**Data shown**
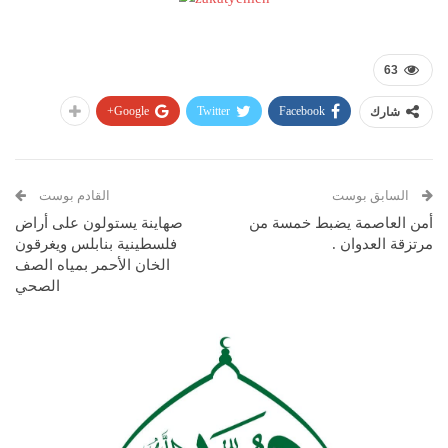
63
Google+
Twitter
Facebook
شارك
السابق بوست
القادم بوست
أمن العاصمة يضبط خمسة من
صهاينة يستولون على أراض
مرتزقة العدوان .
فلسطينية بنابلس ويغرقون
الخان الأحمر بمياه الصف
الصحي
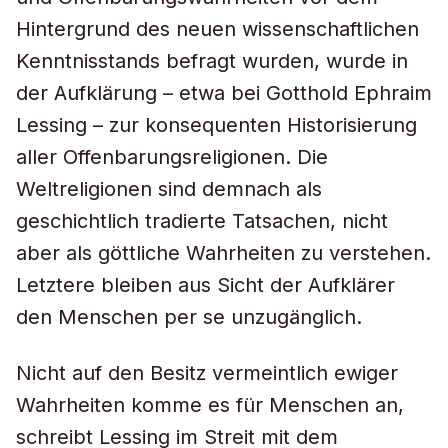
Hintergrund des neuen wissenschaftlichen
Kenntnisstands befragt wurden, wurde in
der Aufklärung – etwa bei Gotthold Ephraim
Lessing – zur konsequenten Historisierung
aller Offenbarungsreligionen. Die
Weltreligionen sind demnach als
geschichtlich tradierte Tatsachen, nicht
aber als göttliche Wahrheiten zu verstehen.
Letztere bleiben aus Sicht der Aufklärer
den Menschen per se unzugänglich.
Nicht auf den Besitz vermeintlich ewiger
Wahrheiten komme es für Menschen an,
schreibt Lessing im Streit mit dem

**Task directions**
Pick out every line above that holds the word "Lessing" and copy it.

**Solution**
Lessing – zur konsequenten Historisierung
schreibt Lessing im Streit mit dem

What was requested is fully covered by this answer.